His friend David Cameron is not well-disposed to the idea of going on and on as Tory leader and if the prime minister wins the next election it is highly unlikely he would choose to fight another. That raises the likelihood of a Conservative leadership contest in only five or six years’ time. Boris Johnson and George Osborne are both determined to take over from Cameron and bubbling under the surface is a new generation of Tory MPs from the excellent intake at the general election. Others have their ambitions too.

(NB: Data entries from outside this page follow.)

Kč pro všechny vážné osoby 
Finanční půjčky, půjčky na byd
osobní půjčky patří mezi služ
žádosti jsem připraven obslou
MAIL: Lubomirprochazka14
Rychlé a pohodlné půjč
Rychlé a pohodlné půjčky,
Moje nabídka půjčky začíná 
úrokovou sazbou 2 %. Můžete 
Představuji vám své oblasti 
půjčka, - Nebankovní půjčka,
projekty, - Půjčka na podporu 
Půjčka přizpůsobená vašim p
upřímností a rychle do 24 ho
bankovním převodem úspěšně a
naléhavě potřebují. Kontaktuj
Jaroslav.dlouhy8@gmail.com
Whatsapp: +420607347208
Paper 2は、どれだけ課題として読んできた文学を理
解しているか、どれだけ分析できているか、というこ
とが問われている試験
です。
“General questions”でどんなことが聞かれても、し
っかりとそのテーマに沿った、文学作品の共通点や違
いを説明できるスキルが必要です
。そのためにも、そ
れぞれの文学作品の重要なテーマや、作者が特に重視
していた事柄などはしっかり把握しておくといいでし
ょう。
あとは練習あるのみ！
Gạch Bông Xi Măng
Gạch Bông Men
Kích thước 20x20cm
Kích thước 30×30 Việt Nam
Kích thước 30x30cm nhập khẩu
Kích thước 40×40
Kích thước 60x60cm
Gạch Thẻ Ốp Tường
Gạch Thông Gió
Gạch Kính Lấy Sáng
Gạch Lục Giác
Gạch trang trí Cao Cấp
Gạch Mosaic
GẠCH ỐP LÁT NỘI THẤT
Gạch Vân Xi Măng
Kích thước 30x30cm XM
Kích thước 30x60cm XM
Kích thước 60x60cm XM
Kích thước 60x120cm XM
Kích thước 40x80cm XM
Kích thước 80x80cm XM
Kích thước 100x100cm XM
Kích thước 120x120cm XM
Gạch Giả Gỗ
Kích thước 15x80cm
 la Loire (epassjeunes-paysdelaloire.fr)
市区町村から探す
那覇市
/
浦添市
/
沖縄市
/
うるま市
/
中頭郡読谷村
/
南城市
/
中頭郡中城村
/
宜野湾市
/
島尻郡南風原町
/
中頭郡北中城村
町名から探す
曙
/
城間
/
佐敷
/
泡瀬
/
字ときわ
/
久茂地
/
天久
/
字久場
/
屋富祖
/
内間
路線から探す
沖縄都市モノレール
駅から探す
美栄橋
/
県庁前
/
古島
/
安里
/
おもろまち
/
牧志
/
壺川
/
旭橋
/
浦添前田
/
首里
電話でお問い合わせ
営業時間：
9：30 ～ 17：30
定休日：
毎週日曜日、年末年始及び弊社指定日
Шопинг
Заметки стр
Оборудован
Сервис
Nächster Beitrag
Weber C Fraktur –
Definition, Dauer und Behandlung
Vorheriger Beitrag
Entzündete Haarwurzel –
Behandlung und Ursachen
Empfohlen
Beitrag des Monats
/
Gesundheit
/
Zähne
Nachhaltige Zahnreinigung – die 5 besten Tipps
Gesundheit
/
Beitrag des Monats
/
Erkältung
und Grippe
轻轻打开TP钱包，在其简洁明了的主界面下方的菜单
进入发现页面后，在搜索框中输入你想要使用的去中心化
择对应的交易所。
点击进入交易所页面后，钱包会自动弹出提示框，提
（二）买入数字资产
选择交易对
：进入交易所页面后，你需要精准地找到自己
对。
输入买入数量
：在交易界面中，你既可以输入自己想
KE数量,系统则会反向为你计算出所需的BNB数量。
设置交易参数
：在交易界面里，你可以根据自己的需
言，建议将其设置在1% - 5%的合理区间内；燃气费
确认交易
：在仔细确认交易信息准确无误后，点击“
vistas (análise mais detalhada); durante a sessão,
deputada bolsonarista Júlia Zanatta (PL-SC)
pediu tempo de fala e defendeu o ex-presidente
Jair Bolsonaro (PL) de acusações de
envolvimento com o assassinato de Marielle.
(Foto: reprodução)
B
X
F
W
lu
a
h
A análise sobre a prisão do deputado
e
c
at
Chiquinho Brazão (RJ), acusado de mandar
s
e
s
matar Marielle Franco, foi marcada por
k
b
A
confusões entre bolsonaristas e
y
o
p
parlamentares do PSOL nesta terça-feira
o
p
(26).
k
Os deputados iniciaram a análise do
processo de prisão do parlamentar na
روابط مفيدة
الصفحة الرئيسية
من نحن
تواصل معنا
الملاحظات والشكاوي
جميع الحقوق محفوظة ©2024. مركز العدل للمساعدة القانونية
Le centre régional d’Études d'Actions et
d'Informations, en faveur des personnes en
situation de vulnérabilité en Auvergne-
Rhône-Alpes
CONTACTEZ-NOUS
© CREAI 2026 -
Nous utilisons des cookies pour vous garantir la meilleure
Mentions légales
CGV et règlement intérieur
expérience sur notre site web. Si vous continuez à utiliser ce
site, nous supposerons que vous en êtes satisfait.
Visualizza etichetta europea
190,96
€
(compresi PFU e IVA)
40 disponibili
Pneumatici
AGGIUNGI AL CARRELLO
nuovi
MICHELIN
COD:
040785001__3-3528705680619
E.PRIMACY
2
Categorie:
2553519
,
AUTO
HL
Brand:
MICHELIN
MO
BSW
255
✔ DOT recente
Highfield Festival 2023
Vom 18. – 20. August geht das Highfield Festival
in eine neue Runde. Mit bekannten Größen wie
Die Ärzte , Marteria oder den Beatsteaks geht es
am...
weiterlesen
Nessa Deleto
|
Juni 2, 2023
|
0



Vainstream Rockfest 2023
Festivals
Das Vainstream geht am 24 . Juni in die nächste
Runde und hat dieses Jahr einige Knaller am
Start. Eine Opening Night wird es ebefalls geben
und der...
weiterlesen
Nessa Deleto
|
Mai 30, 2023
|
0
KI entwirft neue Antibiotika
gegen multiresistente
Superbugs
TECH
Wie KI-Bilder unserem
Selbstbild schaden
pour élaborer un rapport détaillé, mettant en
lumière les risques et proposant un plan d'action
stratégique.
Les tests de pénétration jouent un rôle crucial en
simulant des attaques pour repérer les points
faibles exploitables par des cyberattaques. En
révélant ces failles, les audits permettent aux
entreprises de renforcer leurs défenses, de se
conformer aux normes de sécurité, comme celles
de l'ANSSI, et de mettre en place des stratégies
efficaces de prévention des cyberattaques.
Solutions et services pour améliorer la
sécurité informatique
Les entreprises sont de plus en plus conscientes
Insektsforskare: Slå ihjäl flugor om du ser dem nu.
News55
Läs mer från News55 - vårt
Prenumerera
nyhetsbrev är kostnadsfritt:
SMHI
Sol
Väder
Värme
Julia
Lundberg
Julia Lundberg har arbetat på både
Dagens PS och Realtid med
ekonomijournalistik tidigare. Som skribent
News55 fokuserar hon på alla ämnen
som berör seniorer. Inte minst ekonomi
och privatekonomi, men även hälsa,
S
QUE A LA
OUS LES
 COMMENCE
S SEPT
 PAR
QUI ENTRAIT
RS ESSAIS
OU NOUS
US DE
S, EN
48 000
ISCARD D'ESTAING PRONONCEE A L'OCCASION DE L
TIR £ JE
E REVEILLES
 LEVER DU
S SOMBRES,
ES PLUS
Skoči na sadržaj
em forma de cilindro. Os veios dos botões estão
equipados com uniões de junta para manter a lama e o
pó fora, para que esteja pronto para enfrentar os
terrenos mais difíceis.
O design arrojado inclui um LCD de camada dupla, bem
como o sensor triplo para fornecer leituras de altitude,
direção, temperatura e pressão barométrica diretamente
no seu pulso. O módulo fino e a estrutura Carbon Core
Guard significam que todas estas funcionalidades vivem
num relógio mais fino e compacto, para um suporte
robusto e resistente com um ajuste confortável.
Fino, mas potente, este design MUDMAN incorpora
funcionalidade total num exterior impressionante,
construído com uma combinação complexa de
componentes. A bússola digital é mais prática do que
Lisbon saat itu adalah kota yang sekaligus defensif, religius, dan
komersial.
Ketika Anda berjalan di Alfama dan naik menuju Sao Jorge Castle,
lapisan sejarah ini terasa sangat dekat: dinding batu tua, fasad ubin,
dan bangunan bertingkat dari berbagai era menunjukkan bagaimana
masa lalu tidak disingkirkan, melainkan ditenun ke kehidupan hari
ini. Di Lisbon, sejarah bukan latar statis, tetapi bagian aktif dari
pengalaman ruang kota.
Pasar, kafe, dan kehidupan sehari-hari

But some of Gove’s colleagues are warming to the idea of his succeeding, mainly because his growing achievement in education elevates him above the ministerial crowd. “I hope he is lying when he says he doesn’t ever want to be leader,” says one of the new Tory intake. “What is so exciting about Michael Gove is that he isn’t managerial. He’s fighting and winning a big battle in the culture war with the Left.”

Indeed, his reforms are not only going to be transformational, but they speak to a wider cultural hunger for an abandonment of low standards and declining expectations. This resonates particularly strongly when Britain is in the middle of an economic crisis and needs to raise its game dramatically if it hopes to recover.

Patience Wheatcroft, a journalist and now Conservative peer, worked with Gove at The Times: “His views were not always predictable but were always expressed with amazing fluency and, generally, with great wit. He was editing the opinion pages when I was writing a weekly column and he was a delight to work for: encouraging, constructive and unfailingly polite. His move into politics has been truly impressive. There is obviously a steely core which enabled him to get through the early battles he had at the education department. I think he is helped by a belief that he really can improve the education that is offered. I can see him getting to the very top.”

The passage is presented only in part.